Their home’s water service was restored last Sunday, so the Smiths are working like dozens of other families to get back to normal. Jasmin says she thinks things could have been handled better — locally and across the state — but she also understands why the situation has reached a crisis level.
“It was pretty crazy,” she said. “For me, like I said, I’m from Germany and we have cold weather there. We have a lot of snow, but something like that never happens because cold weather happens all the time Here, it happens once in what… decades? So no one is prepared.
“I think it should have been handled better, but it only happens once in a blue moon, so how can you handle a situation like this if you don’t know how, or it doesn’t happen almost never ?
“I’ve seen all the posts on Facebook about how they should have had snowplows and salt and so on, but buying these machines is very expensive. All the salt – where do you store it You might not need it for years.

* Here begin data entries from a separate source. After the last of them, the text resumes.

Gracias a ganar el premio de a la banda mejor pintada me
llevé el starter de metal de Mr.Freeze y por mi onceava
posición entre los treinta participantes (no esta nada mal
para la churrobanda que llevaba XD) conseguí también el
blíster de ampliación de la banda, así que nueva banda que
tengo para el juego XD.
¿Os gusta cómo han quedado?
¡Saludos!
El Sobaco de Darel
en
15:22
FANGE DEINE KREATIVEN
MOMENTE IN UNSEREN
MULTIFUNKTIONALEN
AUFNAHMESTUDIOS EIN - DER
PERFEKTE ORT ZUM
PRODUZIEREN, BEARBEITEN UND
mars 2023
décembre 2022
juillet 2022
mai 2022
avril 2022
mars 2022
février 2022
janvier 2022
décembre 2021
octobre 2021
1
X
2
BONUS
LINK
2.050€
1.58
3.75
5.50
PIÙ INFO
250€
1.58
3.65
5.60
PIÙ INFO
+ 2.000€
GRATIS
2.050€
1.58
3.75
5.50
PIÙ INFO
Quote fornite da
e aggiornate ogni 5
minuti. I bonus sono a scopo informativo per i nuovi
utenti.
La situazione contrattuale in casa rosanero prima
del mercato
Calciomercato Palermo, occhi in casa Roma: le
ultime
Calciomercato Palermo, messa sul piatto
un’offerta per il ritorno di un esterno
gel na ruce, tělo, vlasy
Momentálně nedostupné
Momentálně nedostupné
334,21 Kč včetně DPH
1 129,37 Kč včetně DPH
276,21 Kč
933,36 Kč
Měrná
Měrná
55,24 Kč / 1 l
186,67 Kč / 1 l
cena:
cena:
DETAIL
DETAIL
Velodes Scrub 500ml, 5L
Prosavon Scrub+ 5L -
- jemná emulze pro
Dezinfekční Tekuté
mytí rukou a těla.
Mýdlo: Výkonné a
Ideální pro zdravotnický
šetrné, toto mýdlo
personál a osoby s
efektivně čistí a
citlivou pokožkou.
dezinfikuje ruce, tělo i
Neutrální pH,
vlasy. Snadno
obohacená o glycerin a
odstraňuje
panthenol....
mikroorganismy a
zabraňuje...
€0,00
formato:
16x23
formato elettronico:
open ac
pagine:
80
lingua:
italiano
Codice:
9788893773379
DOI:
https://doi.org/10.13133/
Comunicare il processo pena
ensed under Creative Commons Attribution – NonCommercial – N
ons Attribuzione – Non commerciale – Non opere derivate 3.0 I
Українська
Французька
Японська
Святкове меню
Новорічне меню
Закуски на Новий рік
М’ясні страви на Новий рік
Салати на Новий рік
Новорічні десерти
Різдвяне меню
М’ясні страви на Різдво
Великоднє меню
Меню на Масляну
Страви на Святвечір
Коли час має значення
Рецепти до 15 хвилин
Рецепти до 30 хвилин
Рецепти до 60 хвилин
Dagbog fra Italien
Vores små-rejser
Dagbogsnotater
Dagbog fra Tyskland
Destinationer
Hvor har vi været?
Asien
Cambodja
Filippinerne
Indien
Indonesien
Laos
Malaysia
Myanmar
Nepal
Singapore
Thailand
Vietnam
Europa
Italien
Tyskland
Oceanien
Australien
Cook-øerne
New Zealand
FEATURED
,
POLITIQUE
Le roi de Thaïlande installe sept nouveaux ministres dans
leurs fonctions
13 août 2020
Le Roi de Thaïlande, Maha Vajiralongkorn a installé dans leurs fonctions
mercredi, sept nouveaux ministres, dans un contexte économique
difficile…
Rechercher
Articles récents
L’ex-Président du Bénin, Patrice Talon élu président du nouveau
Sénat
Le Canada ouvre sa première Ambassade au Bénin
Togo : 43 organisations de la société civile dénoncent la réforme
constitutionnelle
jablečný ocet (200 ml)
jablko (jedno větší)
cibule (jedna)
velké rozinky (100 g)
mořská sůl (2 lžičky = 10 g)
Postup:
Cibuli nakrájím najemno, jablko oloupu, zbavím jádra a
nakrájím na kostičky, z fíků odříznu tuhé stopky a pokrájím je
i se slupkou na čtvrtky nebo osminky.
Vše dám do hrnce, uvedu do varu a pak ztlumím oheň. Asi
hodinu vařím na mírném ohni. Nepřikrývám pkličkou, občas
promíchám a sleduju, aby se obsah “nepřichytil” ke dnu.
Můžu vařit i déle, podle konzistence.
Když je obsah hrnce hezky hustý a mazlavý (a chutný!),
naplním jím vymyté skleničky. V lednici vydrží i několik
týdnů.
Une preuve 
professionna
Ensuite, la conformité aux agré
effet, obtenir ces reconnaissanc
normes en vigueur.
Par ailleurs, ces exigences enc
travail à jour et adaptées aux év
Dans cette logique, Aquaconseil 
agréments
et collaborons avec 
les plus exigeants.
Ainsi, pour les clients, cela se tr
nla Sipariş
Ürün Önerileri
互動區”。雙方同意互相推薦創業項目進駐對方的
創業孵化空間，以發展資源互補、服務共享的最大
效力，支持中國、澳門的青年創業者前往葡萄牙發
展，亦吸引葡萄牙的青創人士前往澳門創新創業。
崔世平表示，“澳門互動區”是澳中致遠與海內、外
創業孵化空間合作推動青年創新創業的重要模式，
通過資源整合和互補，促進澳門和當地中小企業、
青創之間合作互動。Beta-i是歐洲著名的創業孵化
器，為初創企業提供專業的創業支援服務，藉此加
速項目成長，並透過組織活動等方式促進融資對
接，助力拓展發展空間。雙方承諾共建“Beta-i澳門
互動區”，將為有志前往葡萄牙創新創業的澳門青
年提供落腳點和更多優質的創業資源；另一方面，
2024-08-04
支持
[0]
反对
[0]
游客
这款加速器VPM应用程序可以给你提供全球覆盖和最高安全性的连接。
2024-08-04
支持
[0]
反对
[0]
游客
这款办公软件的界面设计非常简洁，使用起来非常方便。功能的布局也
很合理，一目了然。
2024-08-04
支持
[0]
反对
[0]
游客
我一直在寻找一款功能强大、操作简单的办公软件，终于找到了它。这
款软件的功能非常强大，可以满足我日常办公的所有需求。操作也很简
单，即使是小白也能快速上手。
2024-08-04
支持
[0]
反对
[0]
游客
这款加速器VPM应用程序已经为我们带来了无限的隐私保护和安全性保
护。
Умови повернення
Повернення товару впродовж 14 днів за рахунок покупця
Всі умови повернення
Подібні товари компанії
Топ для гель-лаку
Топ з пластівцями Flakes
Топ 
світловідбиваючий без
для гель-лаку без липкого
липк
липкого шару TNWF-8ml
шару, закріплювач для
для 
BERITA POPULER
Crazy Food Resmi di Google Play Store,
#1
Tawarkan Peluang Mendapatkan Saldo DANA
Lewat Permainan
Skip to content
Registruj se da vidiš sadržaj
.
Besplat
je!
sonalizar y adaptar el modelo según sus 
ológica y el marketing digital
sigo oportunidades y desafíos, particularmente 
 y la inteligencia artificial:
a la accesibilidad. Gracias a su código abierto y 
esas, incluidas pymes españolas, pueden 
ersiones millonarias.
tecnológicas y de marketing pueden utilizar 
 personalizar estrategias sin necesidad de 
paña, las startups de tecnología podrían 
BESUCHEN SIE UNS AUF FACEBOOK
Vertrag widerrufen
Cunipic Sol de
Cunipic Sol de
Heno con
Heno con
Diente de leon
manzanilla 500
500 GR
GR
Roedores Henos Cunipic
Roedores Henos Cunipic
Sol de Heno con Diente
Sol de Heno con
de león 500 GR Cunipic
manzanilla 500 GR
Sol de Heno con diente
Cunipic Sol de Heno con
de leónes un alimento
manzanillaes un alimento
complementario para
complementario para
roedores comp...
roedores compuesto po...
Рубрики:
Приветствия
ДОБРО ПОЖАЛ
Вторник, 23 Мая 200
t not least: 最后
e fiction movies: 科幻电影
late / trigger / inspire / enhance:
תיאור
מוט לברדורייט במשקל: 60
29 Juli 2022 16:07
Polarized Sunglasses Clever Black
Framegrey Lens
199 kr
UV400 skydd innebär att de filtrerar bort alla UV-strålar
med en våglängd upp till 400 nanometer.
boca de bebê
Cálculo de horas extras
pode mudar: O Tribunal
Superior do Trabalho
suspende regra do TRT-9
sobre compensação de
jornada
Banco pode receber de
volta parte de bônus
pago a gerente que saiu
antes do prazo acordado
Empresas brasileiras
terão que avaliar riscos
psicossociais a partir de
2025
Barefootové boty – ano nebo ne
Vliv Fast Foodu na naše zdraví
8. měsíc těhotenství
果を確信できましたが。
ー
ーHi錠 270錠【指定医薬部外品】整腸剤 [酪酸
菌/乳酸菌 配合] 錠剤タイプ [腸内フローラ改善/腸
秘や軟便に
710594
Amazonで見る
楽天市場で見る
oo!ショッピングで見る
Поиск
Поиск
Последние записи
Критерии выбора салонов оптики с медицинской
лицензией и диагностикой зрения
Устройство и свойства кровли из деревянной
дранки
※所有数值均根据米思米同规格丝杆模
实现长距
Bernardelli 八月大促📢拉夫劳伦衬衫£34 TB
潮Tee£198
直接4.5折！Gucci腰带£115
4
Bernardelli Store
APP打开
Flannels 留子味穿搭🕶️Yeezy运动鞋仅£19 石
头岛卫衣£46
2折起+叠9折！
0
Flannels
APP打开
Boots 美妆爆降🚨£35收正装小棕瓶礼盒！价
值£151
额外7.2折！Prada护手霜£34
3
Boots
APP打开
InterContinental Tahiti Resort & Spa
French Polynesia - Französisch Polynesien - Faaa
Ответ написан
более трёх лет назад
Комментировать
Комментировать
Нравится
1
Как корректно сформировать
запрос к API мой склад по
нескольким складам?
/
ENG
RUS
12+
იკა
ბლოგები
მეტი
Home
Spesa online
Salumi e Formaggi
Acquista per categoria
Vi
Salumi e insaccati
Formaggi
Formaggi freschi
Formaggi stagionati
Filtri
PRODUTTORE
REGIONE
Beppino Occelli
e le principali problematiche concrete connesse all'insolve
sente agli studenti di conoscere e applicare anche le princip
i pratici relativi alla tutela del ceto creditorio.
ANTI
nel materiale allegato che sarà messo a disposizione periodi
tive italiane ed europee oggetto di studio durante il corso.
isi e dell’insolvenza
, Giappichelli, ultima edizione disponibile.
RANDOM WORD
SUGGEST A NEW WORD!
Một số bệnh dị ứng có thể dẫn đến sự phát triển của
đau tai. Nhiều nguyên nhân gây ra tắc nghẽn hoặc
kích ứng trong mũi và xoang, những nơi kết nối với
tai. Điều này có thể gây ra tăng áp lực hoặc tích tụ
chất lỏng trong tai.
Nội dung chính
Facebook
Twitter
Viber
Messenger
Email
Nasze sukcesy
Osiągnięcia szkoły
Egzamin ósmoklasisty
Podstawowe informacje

“I can see both sides. Some people still don’t have power, I believe, and that’s just crazy. But how do you handle a situation like that if you have workers who have to go out in that weather and no one knows how to drive in that weather or has the clothes for that weather.
“We have big winter coats, snow pants, winter boots. It’s that German mindset – hey, in the winter you need warmer clothes.
“A lot of people here don’t have those things. People are not prepared for this kind of weather.